Two of the four police officers who were allegedly shot at during a 22-hour siege in Kawerau suffered "remarkable good fortune", a court has heard.

Crown prosecutor Aaron Perkins told the jury in his opening address today parts of the officers' guns took the brunt of the bullets aimed at their faces.

Perkins said police were at two neighbouring properties on Onepu Springs Rd in Otakiri carrying out a cannabis bust.

A a detective heard two shots and a puff of smoke which he said were aimed at a light plane circling above helping with the operation.


The detective felt the third shot was aimed at him.

These shots sparked call-outs from the Armed Offenders Squads in Rotorua and Tauranga who surrounded 158 and 160 Onepu Springs Rd where the bust was being carried out.

After two-hours of appealing to Warren to come out of 158 Onepu Springs Rd, a team of six police officers and a police dog then broke through the back door and entered the house clearing through the kitchen, lounge and two bedrooms off the hallway.

As two officers made their way down the end of the hallway to the two remaining bedrooms, Perkins said Warren fired shots at them from a bedroom using a high powered rifle.

Perkins told the jury the rifle was being at directed at the officers' faces, but by luck hit the sighting mechanism on Constable Damian White's rifle rather than hitting him directly.

But the shrapnel from the bullet flew and hit the right-side of his face and his right index finger.

Constable Regan Mauheni who was directly behind White was the most seriously injured when a fragment of the shrapnel split his skull bone and lodged just beside brain causing brain hemorrhage and bruising to the brain.

Once hit, Mauheni "bounced" to the floor and became unconscious. With no weapon, White also dropped to his knees and tried to cover his non-responsive colleague.

Two officers who were also in the house then started firing towards the bedroom to protect their colleagues and prevent him coming into the hallway.

Constable Andrew Flinn was at the end of the hall and firing short bursts with his M4 rifle when he was shot at, sustaining multiple entry wounds to his left knee and thigh.

Another officer, who had been shooting through a bedroom wall, tried to drag Mauheni out of the house while the two other injured officers could walk out unassisted.

As they dragged Mauheni, his glock pistol was left behind.

Other officers were still surrounding the house.

Sergeant Logan Marsh was in a pit at the back of the property watching the back of the house when his left hand was hit by a bullet and his left hand was flung off his gun.

His right hand was on the trigger, but the bullet missed him and wedged itself against all the bullets in the M4 rifle's magazine.

"You may think this is another remarkable piece of good fortune for another police officer in this case," Perkins told the jury.

Later in the evening other police units arrived and Warren eventually gave himself up the next morning.

Warren's friends and family had been texting him through the night under and Perkins said the messages indicate he shot at police because he was protecting his indigenous rights.

In his opening remarks, Justice Timothy Brewer told the jurors they could decide on the case based only on the evidence heard in the court.

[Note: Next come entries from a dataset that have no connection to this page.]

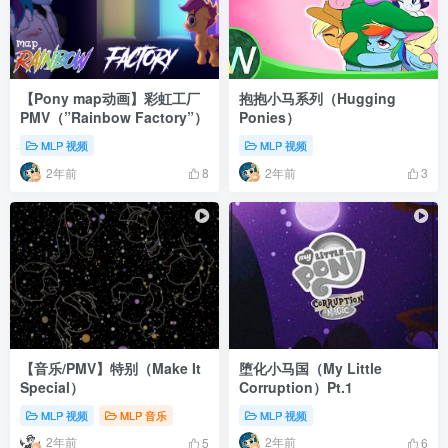
【Pony map动画】彩虹工厂
抱抱小马系列（Hugging
PMV（”Rainbow Factory”）
Ponies）
MLP 视频
MLP 视频
2年前
2年前
8
3
【音乐/PMV】特别（Make It
堕化小马国（My Little
Special）
Corruption）Pt.1
MLP 视频
MLP 音乐
MLP 视频
2年前
2年前
5
6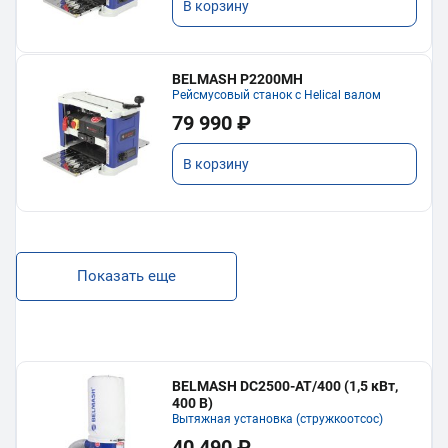
В корзину
BELMASH P2200MH
Рейсмусовый станок с Helical валом
79 990 ₽
В корзину
Показать еще
BELMASH DC2500-AT/400 (1,5 кВт,
400 В)
Вытяжная установка (стружкоотсос)
40 490 ₽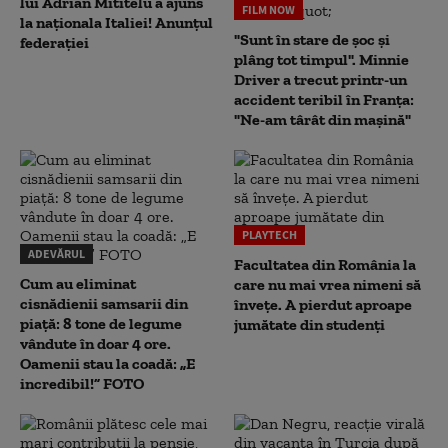
lui Adrian Mititelu a ajuns
FILM NOW
la naționala Italiei! Anunțul
"Sunt în stare de șoc și
federației
plâng tot timpul". Minnie
Driver a trecut printr-un
accident teribil în Franța:
"Ne-am târât din mașină"
PLAYTECH
ADEVĂRUL
Facultatea din România la
Cum au eliminat
care nu mai vrea nimeni să
cisnădienii samsarii din
înveţe. A pierdut aproape
piață: 8 tone de legume
jumătate din studenţi
vândute în doar 4 ore.
Oamenii stau la coadă: „E
incredibil!” FOTO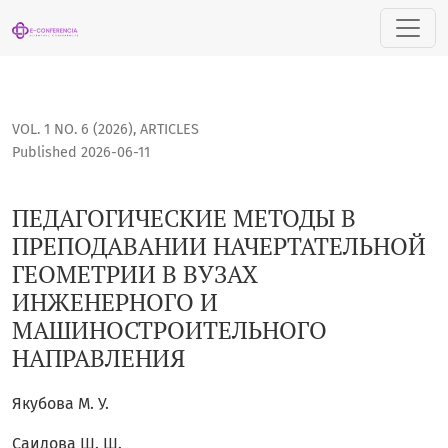
ПЕДАГОГИЧЕСКИЕ МЕТОДЫ В ПРЕПОДАВАНИИ НАЧЕРТАТЕ
VOL. 1 NO. 6 (2026)
,
ARTICLES
Published 2026-06-11
ПЕДАГОГИЧЕСКИЕ МЕТОДЫ В
ПРЕПОДАВАНИИ НАЧЕРТАТЕЛЬНОЙ
ГЕОМЕТРИИ В ВУЗАХ
ИНЖЕНЕРНОГО И
МАШИНОСТРОИТЕЛЬНОГО
НАПРАВЛЕНИЯ
Якубова М. У.
Саидова Ш. Ш.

He told the jury it was easy to feel prejudice against a person in court charged with shooting a police officer, but said they needed to put any prejudice to one side.

The crown is expected to call on 40 witnesses during the the three week trial including the four injured police officers, who Perkins said had recovered sufficiently to give evidence.

Among the exhibits would be three firearms and hundred of photos.

"Above all, your job is to be fair...," Brewer said.

Warren is supported in court by a McKenzie friend whose role is to advocate for him and assist him with his case during the trial.

The trial will recommence at 2pm.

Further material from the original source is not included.